For this listing, the lines between the one holding "Cookies, um Ger??teinformationen" and the one holding "wie das Surfverhalten", inclusive, must be set down exactly.

=== Begin Enclosure ===

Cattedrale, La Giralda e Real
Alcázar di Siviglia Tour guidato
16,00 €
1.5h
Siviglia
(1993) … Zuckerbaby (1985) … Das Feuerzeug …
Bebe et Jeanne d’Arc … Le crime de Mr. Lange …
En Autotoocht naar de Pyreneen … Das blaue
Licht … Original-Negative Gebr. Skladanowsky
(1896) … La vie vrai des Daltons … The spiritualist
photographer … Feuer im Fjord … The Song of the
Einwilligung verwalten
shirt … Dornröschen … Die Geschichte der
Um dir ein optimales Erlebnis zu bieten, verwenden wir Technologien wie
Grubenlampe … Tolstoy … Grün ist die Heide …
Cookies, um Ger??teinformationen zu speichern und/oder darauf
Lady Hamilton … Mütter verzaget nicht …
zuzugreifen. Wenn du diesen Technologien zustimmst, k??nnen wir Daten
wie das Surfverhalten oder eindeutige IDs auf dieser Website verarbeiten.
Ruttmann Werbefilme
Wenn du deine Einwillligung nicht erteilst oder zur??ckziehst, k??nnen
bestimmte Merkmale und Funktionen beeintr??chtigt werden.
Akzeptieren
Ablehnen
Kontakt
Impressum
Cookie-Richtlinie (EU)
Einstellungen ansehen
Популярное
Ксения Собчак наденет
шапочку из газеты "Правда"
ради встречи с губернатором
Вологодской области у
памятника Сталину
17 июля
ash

=== End Enclosure ===
=== Begin Enclosure ===

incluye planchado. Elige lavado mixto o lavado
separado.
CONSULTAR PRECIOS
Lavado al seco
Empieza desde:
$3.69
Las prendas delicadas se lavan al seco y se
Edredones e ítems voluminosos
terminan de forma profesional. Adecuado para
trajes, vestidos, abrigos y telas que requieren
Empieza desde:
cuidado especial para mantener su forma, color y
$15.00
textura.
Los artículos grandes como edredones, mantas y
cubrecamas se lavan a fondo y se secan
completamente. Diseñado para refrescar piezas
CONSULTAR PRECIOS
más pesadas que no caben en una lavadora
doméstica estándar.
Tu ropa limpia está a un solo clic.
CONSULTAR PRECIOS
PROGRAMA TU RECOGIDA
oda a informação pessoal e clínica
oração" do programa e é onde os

=== End Enclosure ===
=== Begin Enclosure ===

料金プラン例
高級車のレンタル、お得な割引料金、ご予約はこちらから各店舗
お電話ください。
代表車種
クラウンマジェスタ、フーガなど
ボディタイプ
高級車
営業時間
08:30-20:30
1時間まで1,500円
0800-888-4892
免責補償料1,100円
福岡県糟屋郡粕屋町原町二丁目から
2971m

=== End Enclosure ===

■ **Answer to this problem**:
Cookies, um Ger??teinformationen zu speichern und/oder darauf
Lady Hamilton … Mütter verzaget nicht …
zuzugreifen. Wenn du diesen Technologien zustimmst, k??nnen wir Daten
wie das Surfverhalten oder eindeutige IDs auf dieser Website verarbeiten.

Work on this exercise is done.